[Saved data entries]
::::::::::
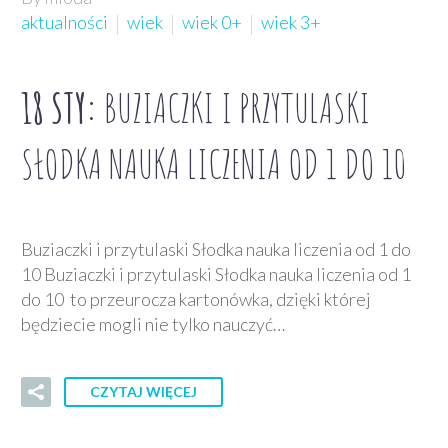
aktualności
wiek
wiek 0+
wiek 3+
18 STY:
BUZIACZKI I PRZYTULASKI
SŁODKA NAUKA LICZENIA OD 1 DO 10
Buziaczki i przytulaski Słodka nauka liczenia od 1 do
10 Buziaczki i przytulaski Słodka nauka liczenia od 1
do 10 to przeurocza kartonówka, dzięki której
będziecie mogli nie tylko nauczyć…
CZYTAJ WIĘCEJ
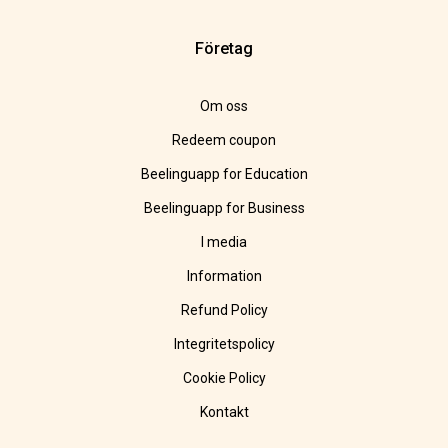
Företag
Om oss
Redeem coupon
Beelinguapp for Education
Beelinguapp for Business
I media
Information
Refund Policy
Integritetspolicy
Cookie Policy
Kontakt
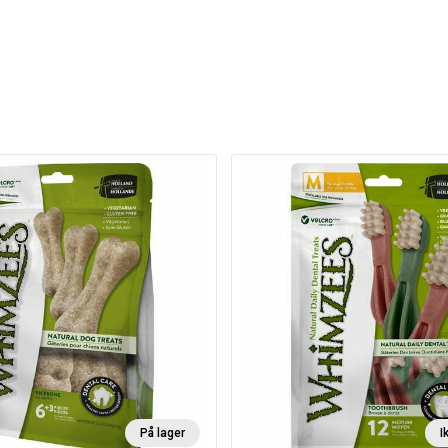
På lager
I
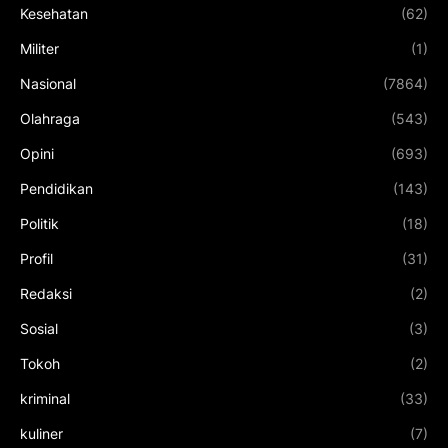
Kesehatan
(62)
Militer
(1)
Nasional
(7864)
Olahraga
(543)
Opini
(693)
Pendidikan
(143)
Politik
(18)
Profil
(31)
Redaksi
(2)
Sosial
(3)
Tokoh
(2)
kriminal
(33)
kuliner
(7)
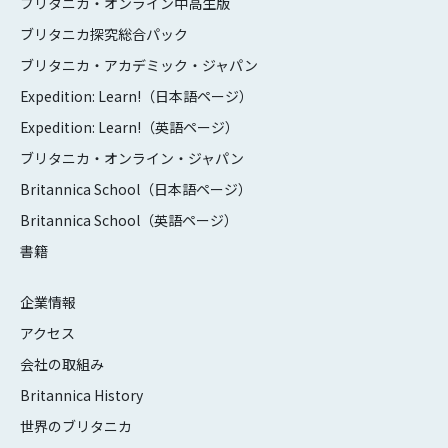
ブリタニカ・オンライン中高生版
ブリタニカ探究総合パック
ブリタニカ・アカデミック・ジャパン
Expedition: Learn!（日本語ページ）
Expedition: Learn!（英語ページ）
ブリタニカ・オンライン・ジャパン
Britannica School（日本語ページ）
Britannica School（英語ページ）
書籍
企業情報
アクセス
会社の取組み
Britannica History
世界のブリタニカ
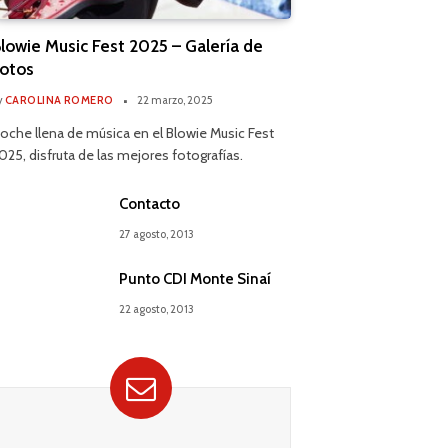
lowie Music Fest 2025 – Galería de
otos
y
CAROLINA ROMERO
22 marzo, 2025
oche llena de música en el Blowie Music Fest
025, disfruta de las mejores fotografías.
Contacto
27 agosto, 2013
Punto CDI Monte Sinaí
22 agosto, 2013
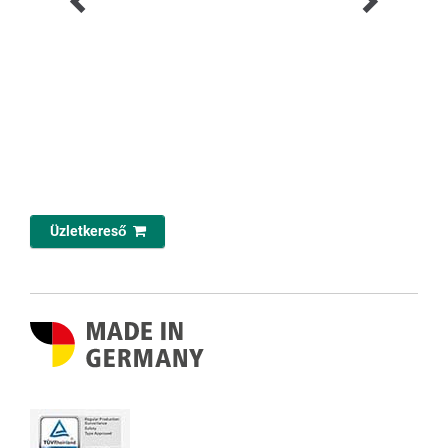
Üzletkereső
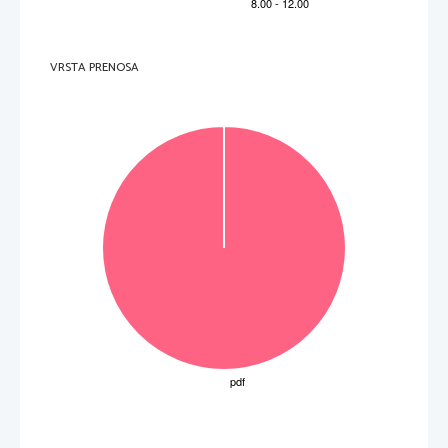
Exercice 2: 
La pop star Julien Doré
Vpr.
Točke
Rešitev
Dodatna navodila
1
1

C
ODVEČNA ODGOVORA:

 B 
2
1

E

 I 
3
1

K

4
1
F
5
1

H
VRSTA PRENOSA
6
1

G

7
1
L
8
1

A
9
1

J

10
1
D
10
Skupaj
::::::::::
The copy you give must repeat each record character for character, but it must not include the pictures.

▶ **FINISHED TASK**
aktualności
wiek
wiek 0+
wiek 3+
18 STY:
BUZIACZKI I PRZYTULASKI
SŁODKA NAUKA LICZENIA OD 1 DO 10
Buziaczki i przytulaski Słodka nauka liczenia od 1 do
10 Buziaczki i przytulaski Słodka nauka liczenia od 1
do 10 to przeurocza kartonówka, dzięki której
będziecie mogli nie tylko nauczyć…
CZYTAJ WIĘCEJ
Företag
Om oss
Redeem coupon
Beelinguapp for Education
Beelinguapp for Business
I media
Information
Refund Policy
Integritetspolicy
Cookie Policy
Kontakt
På lager
I
Kesehatan
(62)
Militer
(1)
Nasional
(7864)
Olahraga
(543)
Opini
(693)
Pendidikan
(143)
Politik
(18)
Profil
(31)
Redaksi
(2)
Sosial
(3)
Tokoh
(2)
kriminal
(33)
kuliner
(7)
ブリタニカ・オンライン中高生版
ブリタニカ探究総合パック
ブリタニカ・アカデミック・ジャパン
Expedition: Learn!（日本語ページ）
Expedition: Learn!（英語ページ）
ブリタニカ・オンライン・ジャパン
Britannica School（日本語ページ）
Britannica School（英語ページ）
書籍
企業情報
アクセス
会社の取組み
Britannica History
世界のブリタニカ
lowie Music Fest 2025 – Galería de
otos
y
CAROLINA ROMERO
22 marzo, 2025
oche llena de música en el Blowie Music Fest
025, disfruta de las mejores fotografías.
Contacto
27 agosto, 2013
Punto CDI Monte Sinaí
22 agosto, 2013
Üzletkereső
Exercice 2: 
La pop star Julien Doré
Vpr.
Točke
Rešitev
Dodatna navodila
1
1

C
ODVEČNA ODGOVORA:

 B 
2
1

E

 I 
3
1

K

4
1
F
5
1

H
VRSTA PRENOSA
6
1

G

7
1
L
8
1

A
9
1

J

10
1
D
10
Skupaj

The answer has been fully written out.